The school offers four master's degree (MSc) programs: Desert Studies, Ecology and Nature Conservation, Hydrology and Water Quality, and Environmental Physics and Solar Energy. Students can also pursue a PhD degree in Desert Studies at AKIS under the framework of the Kreitman School of Advanced Studies at Ben-Gurion University of the Negev.

Approximately 230 students attend the school, and most live in student dormitories that were designed according to the principles of climate and energy-conscious architecture. The students at AKIS come from approximately 30 different countries around the world. All of the courses are taught in English by researchers from the Jacob Blaustein Institutes for Desert Research, from other faculties at Ben-Gurion University of the Negev, and, occasionally, by scholars from the international community.

== Programs ==

=== MSc in Desert Studies ===
This is a multidisciplinary program that is structured to provide an integrated approach, combining basic and applied research. The program offers the following tracks of study: 1. Agriculture and Biotechnology of Drylands, 2. Irrigation and the Plant Environment, and 3. Environmental and Aquatic Microbiology.

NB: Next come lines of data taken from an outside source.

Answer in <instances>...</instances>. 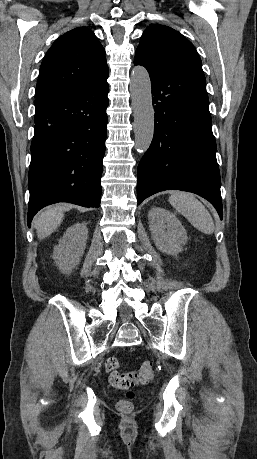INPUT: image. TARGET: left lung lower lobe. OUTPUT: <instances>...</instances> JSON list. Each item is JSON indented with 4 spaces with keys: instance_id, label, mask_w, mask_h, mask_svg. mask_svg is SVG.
<instances>
[{
    "instance_id": "0a47b994",
    "label": "left lung lower lobe",
    "mask_w": 257,
    "mask_h": 459,
    "mask_svg": "<svg viewBox=\"0 0 257 459\" xmlns=\"http://www.w3.org/2000/svg\"><path fill=\"white\" fill-rule=\"evenodd\" d=\"M144 67L151 78L155 125L151 145L138 166V204L163 190L188 191L212 203L222 219L220 173L204 73Z\"/></svg>"
}]
</instances>
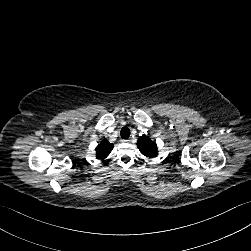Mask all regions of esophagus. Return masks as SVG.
<instances>
[{
	"label": "esophagus",
	"instance_id": "esophagus-1",
	"mask_svg": "<svg viewBox=\"0 0 251 251\" xmlns=\"http://www.w3.org/2000/svg\"><path fill=\"white\" fill-rule=\"evenodd\" d=\"M121 142H128V140L123 139V140H121Z\"/></svg>",
	"mask_w": 251,
	"mask_h": 251
}]
</instances>
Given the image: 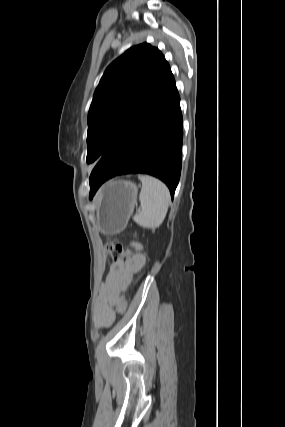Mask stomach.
Here are the masks:
<instances>
[{
	"label": "stomach",
	"mask_w": 285,
	"mask_h": 427,
	"mask_svg": "<svg viewBox=\"0 0 285 427\" xmlns=\"http://www.w3.org/2000/svg\"><path fill=\"white\" fill-rule=\"evenodd\" d=\"M136 184L116 180L106 183L95 199L97 226L103 234L121 232L133 213L137 199Z\"/></svg>",
	"instance_id": "stomach-1"
}]
</instances>
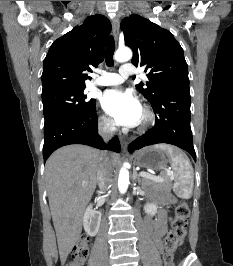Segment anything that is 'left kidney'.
Here are the masks:
<instances>
[{"label": "left kidney", "instance_id": "left-kidney-1", "mask_svg": "<svg viewBox=\"0 0 233 266\" xmlns=\"http://www.w3.org/2000/svg\"><path fill=\"white\" fill-rule=\"evenodd\" d=\"M157 205L155 203H147L144 206L145 213L150 216H154L157 213Z\"/></svg>", "mask_w": 233, "mask_h": 266}]
</instances>
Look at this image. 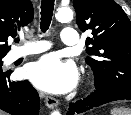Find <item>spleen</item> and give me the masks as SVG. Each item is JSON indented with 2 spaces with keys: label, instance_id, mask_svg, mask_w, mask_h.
<instances>
[{
  "label": "spleen",
  "instance_id": "1",
  "mask_svg": "<svg viewBox=\"0 0 131 115\" xmlns=\"http://www.w3.org/2000/svg\"><path fill=\"white\" fill-rule=\"evenodd\" d=\"M111 115H131V109L128 108H113L110 112Z\"/></svg>",
  "mask_w": 131,
  "mask_h": 115
}]
</instances>
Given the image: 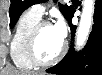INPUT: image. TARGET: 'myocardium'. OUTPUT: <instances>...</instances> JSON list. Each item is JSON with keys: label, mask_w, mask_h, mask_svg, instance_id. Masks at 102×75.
I'll return each mask as SVG.
<instances>
[{"label": "myocardium", "mask_w": 102, "mask_h": 75, "mask_svg": "<svg viewBox=\"0 0 102 75\" xmlns=\"http://www.w3.org/2000/svg\"><path fill=\"white\" fill-rule=\"evenodd\" d=\"M46 26H53V23L50 20H39L33 29L31 30L27 41H26V51L29 59L35 66H40V67H46L50 66L56 62H58L63 55L65 54L67 50V44L65 41H63V45L59 53L52 59L50 60H43L37 52V40L38 37L43 30L44 27Z\"/></svg>", "instance_id": "myocardium-1"}]
</instances>
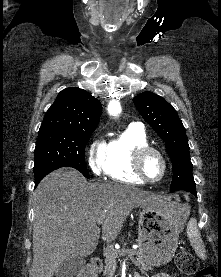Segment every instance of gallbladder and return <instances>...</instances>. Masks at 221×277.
I'll return each instance as SVG.
<instances>
[{
  "label": "gallbladder",
  "mask_w": 221,
  "mask_h": 277,
  "mask_svg": "<svg viewBox=\"0 0 221 277\" xmlns=\"http://www.w3.org/2000/svg\"><path fill=\"white\" fill-rule=\"evenodd\" d=\"M85 263L84 257L71 255L59 265L55 277H74L81 271Z\"/></svg>",
  "instance_id": "obj_1"
}]
</instances>
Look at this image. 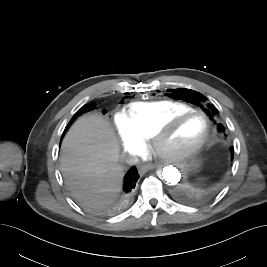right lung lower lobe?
Masks as SVG:
<instances>
[{
  "mask_svg": "<svg viewBox=\"0 0 267 267\" xmlns=\"http://www.w3.org/2000/svg\"><path fill=\"white\" fill-rule=\"evenodd\" d=\"M92 106H94V104L92 105H86L84 106V108L79 111L70 121V123L67 125L65 131L67 130V128L69 127V125L72 123V121L80 114L82 113H85V112H88V111H91L89 110ZM64 131V132H65ZM139 178V174H138V171L136 169L135 166H132L130 168V170L127 172V174L125 175V178H124V187H123V191L125 194H129L136 186V182Z\"/></svg>",
  "mask_w": 267,
  "mask_h": 267,
  "instance_id": "1",
  "label": "right lung lower lobe"
}]
</instances>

=== MSc in Hydrology and Water Quality ===
This program aims to introduce students to research in water sciences with the goal of improving human life in drylands and the development of policies for the sustainable use of water resources. The program offers the following tracks of study: 1. Water Resources, 2. Desalination and Water Treatment, and 3. Microbiology and Water Quality.

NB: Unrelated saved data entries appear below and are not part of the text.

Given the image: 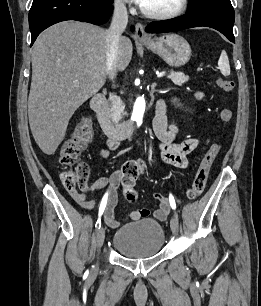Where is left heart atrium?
I'll use <instances>...</instances> for the list:
<instances>
[{
	"label": "left heart atrium",
	"instance_id": "obj_1",
	"mask_svg": "<svg viewBox=\"0 0 261 306\" xmlns=\"http://www.w3.org/2000/svg\"><path fill=\"white\" fill-rule=\"evenodd\" d=\"M127 1L139 4L142 6L146 0H127Z\"/></svg>",
	"mask_w": 261,
	"mask_h": 306
}]
</instances>
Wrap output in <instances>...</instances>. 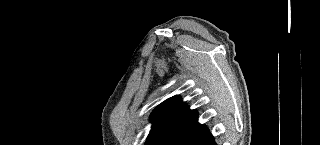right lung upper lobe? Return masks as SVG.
Instances as JSON below:
<instances>
[{
  "label": "right lung upper lobe",
  "mask_w": 320,
  "mask_h": 145,
  "mask_svg": "<svg viewBox=\"0 0 320 145\" xmlns=\"http://www.w3.org/2000/svg\"><path fill=\"white\" fill-rule=\"evenodd\" d=\"M152 128L147 138L155 136H176L198 125V113L184 105L179 96L164 101L153 111Z\"/></svg>",
  "instance_id": "obj_1"
}]
</instances>
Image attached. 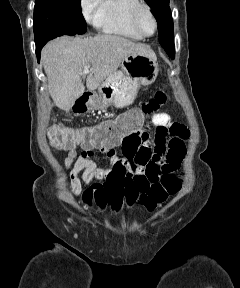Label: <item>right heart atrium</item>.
<instances>
[{
  "mask_svg": "<svg viewBox=\"0 0 240 288\" xmlns=\"http://www.w3.org/2000/svg\"><path fill=\"white\" fill-rule=\"evenodd\" d=\"M103 0H80V9L85 20L96 25Z\"/></svg>",
  "mask_w": 240,
  "mask_h": 288,
  "instance_id": "1",
  "label": "right heart atrium"
}]
</instances>
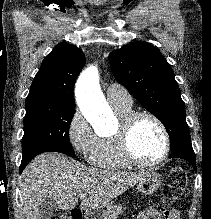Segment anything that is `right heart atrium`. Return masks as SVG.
<instances>
[{
	"label": "right heart atrium",
	"instance_id": "obj_1",
	"mask_svg": "<svg viewBox=\"0 0 211 219\" xmlns=\"http://www.w3.org/2000/svg\"><path fill=\"white\" fill-rule=\"evenodd\" d=\"M67 139L73 150L82 157H89L97 142V136L79 110L74 111L69 120Z\"/></svg>",
	"mask_w": 211,
	"mask_h": 219
}]
</instances>
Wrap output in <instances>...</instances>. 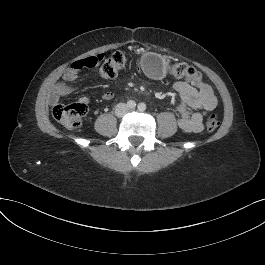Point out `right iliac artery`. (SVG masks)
<instances>
[{"mask_svg":"<svg viewBox=\"0 0 265 265\" xmlns=\"http://www.w3.org/2000/svg\"><path fill=\"white\" fill-rule=\"evenodd\" d=\"M127 106L131 109H134L136 107V103L133 100H129L127 102Z\"/></svg>","mask_w":265,"mask_h":265,"instance_id":"1","label":"right iliac artery"}]
</instances>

=== MSc in Ecology and Nature Conservation ===
This program is jointly coordinated with the Department of Life Sciences at Ben-Gurion University of the Negev and aims to provide students with a theoretical background in ecology and evolution, with an emphasis on biodiversity, community dynamics, and organism-level processes. The program offers the following tracks of study: 1. Evolutionary Ecology, and 2. Nature Conservation.

=== MSc in Environmental Physics and Solar Energy ===
This program, which launches in October 2021, is designed to train students in fields related to the environment and natural resources, with an emphasis on classical physics areas that are relevant to environmental studies, applied mathematics, and other physical-sciences-related fields. These areas include nonlinear dynamics, fluid flow, statistical methods, optics, and others.

=== PhD in Desert Studies ===
This program is offered under the framework of the Kreitman School of Advanced Studies at Ben-Gurion University of the Negev. It is a multidisciplinary degree that aims to train students in a combination of basic and applied research in order to pursue careers related to managing drylands and combatting desertification.